The SEC and CFTC have opened a joint review of crypto derivatives rules in the United States. The agencies want public feedback on portfolio margining, cross-product risk, and market oversight. The 60-day comment period follows the recent approval of U.S. crypto perpetual futures. The crypto news comes as regulators, exchanges, and courts examine how crypto-linked contracts should fit under existing rules.
The Securities and Exchange Commission and the Commodity Futures Trading Commission are asking market participants to comment on margin rules across securities, swaps, futures, and related positions. The request will remain open for 60 days after publication in the Federal Register.
The agencies want to assess whether closer coordination can support better risk controls and clearer customer protections. The review covers portfolio margining, which allows firms to measure risk across connected positions instead of treating each product separately.
Crypto News | Source: X
Portfolio margining can lower the amount of collateral held in separate accounts when related positions offset each other. Regulators also want feedback on whether current rules create gaps between securities and commodities markets.
This crypto news development arrives as digital asset derivatives gain more attention in regulated U.S. markets. Bitcoin, Ether, XRP, and other crypto-linked products now sit closer to the center of market structure debates.
The review follows the approval of crypto perpetual futures in the United States. Kalshi received CFTC approval to list perpetual futures tied to Bitcoin, Ether, XRP, and HYPE.
Perpetual futures allow traders to take price exposure without a fixed expiration date. That structure has raised questions because traditional futures usually expire on a set date.
Source: X
CME Group has challenged the CFTC over the approval of crypto perpetual futures. CME argues that Kalshi’s contracts should fall under swap rules rather than futures rules because they do not have a fixed end date.
The CFTC has taken a different position. It argues that a contract does not lose its status as a futures product only because it lacks an expiration date.
This classification dispute matters because futures and swaps follow different rules. These rules affect clearing, reporting, margin treatment, execution, and the role of regulated market intermediaries.
The SEC and CFTC are seeking input on cross-margining models, collateral use, customer protection rules, clearinghouse arrangements, and operational systems. They also want comments on capital treatment and segregation requirements.

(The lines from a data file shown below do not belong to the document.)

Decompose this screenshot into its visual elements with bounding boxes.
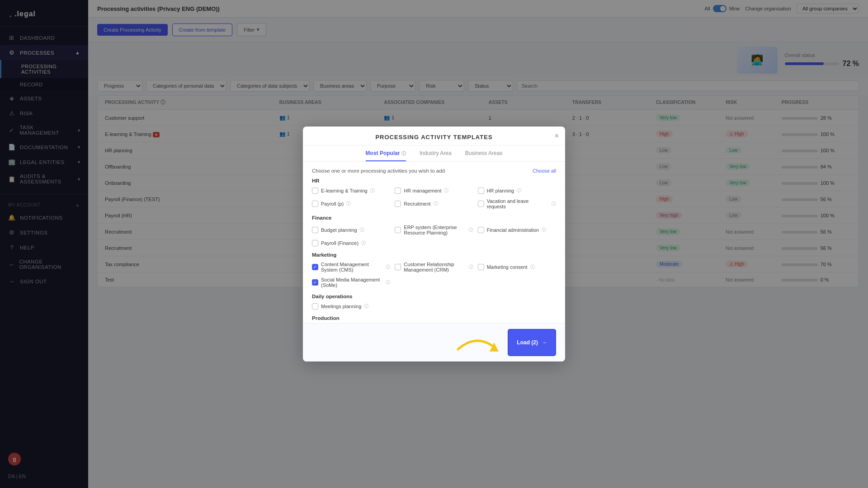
modal-tabs: Most Popular ⓘ Industry Area Business Ar… bbox=[303, 145, 565, 162]
modal-close-button[interactable]: × bbox=[555, 132, 559, 140]
info-icon[interactable]: ⓘ bbox=[517, 188, 521, 194]
category-hr: HR bbox=[312, 178, 556, 183]
template-checkbox-elearning[interactable] bbox=[312, 188, 318, 194]
tab-most-popular[interactable]: Most Popular ⓘ bbox=[366, 150, 406, 161]
template-checkbox-erp[interactable] bbox=[395, 227, 401, 233]
template-checkbox-cms[interactable]: ✓ bbox=[312, 264, 318, 270]
arrow-annotation-svg bbox=[453, 329, 503, 356]
info-icon[interactable]: ⓘ bbox=[434, 201, 438, 207]
template-checkbox-recruitment[interactable] bbox=[395, 201, 401, 207]
template-item: ERP system (Enterprise Resource Planning… bbox=[395, 223, 473, 237]
hr-templates-grid: E-learning & Training ⓘ HR management ⓘ … bbox=[312, 186, 556, 211]
template-item: Meetings planning ⓘ bbox=[312, 302, 390, 311]
template-item: Financial administration ⓘ bbox=[478, 223, 556, 237]
load-button-label: Load (2) bbox=[517, 339, 538, 346]
template-item: HR management ⓘ bbox=[395, 186, 473, 195]
modal-overlay: PROCESSING ACTIVITY TEMPLATES × Most Pop… bbox=[0, 0, 868, 488]
finance-templates-grid: Budget planning ⓘ ERP system (Enterprise… bbox=[312, 223, 556, 248]
info-icon[interactable]: ⓘ bbox=[530, 264, 535, 270]
info-icon[interactable]: ⓘ bbox=[346, 201, 351, 207]
tab-business-areas[interactable]: Business Areas bbox=[465, 150, 503, 161]
info-icon[interactable]: ⓘ bbox=[386, 264, 390, 270]
info-icon[interactable]: ⓘ bbox=[542, 227, 546, 233]
template-checkbox-crm[interactable] bbox=[395, 264, 401, 270]
template-checkbox-hr-planning[interactable] bbox=[478, 188, 484, 194]
info-icon[interactable]: ⓘ bbox=[361, 240, 366, 246]
template-item: Marketing consent ⓘ bbox=[478, 260, 556, 274]
info-icon[interactable]: ⓘ bbox=[469, 264, 473, 270]
tab-industry-area[interactable]: Industry Area bbox=[420, 150, 452, 161]
info-icon[interactable]: ⓘ bbox=[370, 188, 375, 194]
template-item: Budget planning ⓘ bbox=[312, 223, 390, 237]
load-button[interactable]: Load (2) → bbox=[508, 329, 556, 356]
template-checkbox-meetings[interactable] bbox=[312, 303, 318, 310]
template-checkbox-vacation[interactable] bbox=[478, 201, 484, 207]
template-checkbox-budget[interactable] bbox=[312, 227, 318, 233]
daily-ops-templates-grid: Meetings planning ⓘ bbox=[312, 302, 556, 311]
template-checkbox-social-media[interactable]: ✓ bbox=[312, 279, 318, 286]
info-icon[interactable]: ⓘ bbox=[386, 279, 390, 286]
category-finance: Finance bbox=[312, 215, 556, 221]
info-icon[interactable]: ⓘ bbox=[469, 227, 473, 233]
template-item: ✓ Content Management System (CMS) ⓘ bbox=[312, 260, 390, 274]
template-item: Customer Relationship Management (CRM) ⓘ bbox=[395, 260, 473, 274]
template-checkbox-marketing-consent[interactable] bbox=[478, 264, 484, 270]
template-item: E-learning & Training ⓘ bbox=[312, 186, 390, 195]
template-checkbox-payroll-p[interactable] bbox=[312, 201, 318, 207]
arrow-annotation-wrap bbox=[453, 329, 503, 356]
info-icon[interactable]: ⓘ bbox=[552, 201, 556, 207]
template-checkbox-payroll-finance[interactable] bbox=[312, 240, 318, 246]
template-checkbox-financial-admin[interactable] bbox=[478, 227, 484, 233]
modal-header: PROCESSING ACTIVITY TEMPLATES × bbox=[303, 127, 565, 145]
load-arrow-icon: → bbox=[542, 339, 547, 346]
template-checkbox-hr-management[interactable] bbox=[395, 188, 401, 194]
category-production: Production bbox=[312, 315, 556, 321]
marketing-templates-grid: ✓ Content Management System (CMS) ⓘ Cust… bbox=[312, 260, 556, 289]
template-item: Payroll (p) ⓘ bbox=[312, 197, 390, 211]
info-icon[interactable]: ⓘ bbox=[360, 227, 364, 233]
category-marketing: Marketing bbox=[312, 252, 556, 258]
modal-footer: Load (2) → bbox=[303, 323, 565, 361]
category-daily-ops: Daily operations bbox=[312, 294, 556, 299]
template-item: Vacation and leave requests ⓘ bbox=[478, 197, 556, 211]
template-item: ✓ Social Media Management (SoMe) ⓘ bbox=[312, 276, 390, 289]
info-icon[interactable]: ⓘ bbox=[444, 188, 448, 194]
template-item: Payroll (Finance) ⓘ bbox=[312, 239, 390, 248]
modal-title: PROCESSING ACTIVITY TEMPLATES bbox=[375, 134, 492, 141]
template-item: HR planning ⓘ bbox=[478, 186, 556, 195]
info-icon[interactable]: ⓘ bbox=[364, 303, 368, 310]
modal-instruction: Choose one or more processing activities… bbox=[312, 168, 556, 174]
template-item: Recruitment ⓘ bbox=[395, 197, 473, 211]
processing-activity-templates-modal: PROCESSING ACTIVITY TEMPLATES × Most Pop… bbox=[303, 127, 565, 361]
choose-all-link[interactable]: Choose all bbox=[533, 168, 556, 174]
modal-body: Choose one or more processing activities… bbox=[303, 162, 565, 323]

The agencies are reviewing how margin rules should apply when products sit near the line between securities and commodities regulation. That issue has become more important as tokenized securities and crypto derivatives enter regulated markets.
SEC Chair Paul Atkins said stronger coordination could reduce overlap between the agencies. He also pointed to cross-margining as a way to free liquidity that remains separated across accounts.
CFTC Chair Michael Selig supported the review and linked it to risk management. He said closer cooperation could help release capital while maintaining market protections.
For crypto news readers, the request starts a formal process that could guide later policy decisions.
The review also comes during active legal disputes involving the CFTC, crypto derivatives, and prediction markets. The agency recently sued Kentucky after the state moved to apply gaming laws to prediction market operators.
The CFTC argues that federal law gives it authority over regulated futures, options, and swaps. Kentucky maintains that sports-linked event contracts should remain subject to state gambling rules.
The SEC and CFTC also asked for public input on derivatives definitions earlier this week. That separate request covers swaps, security-based swaps, mixed swaps, event contracts, and newer financial products. The latest crypto news shows how fast product design has moved across digital asset markets.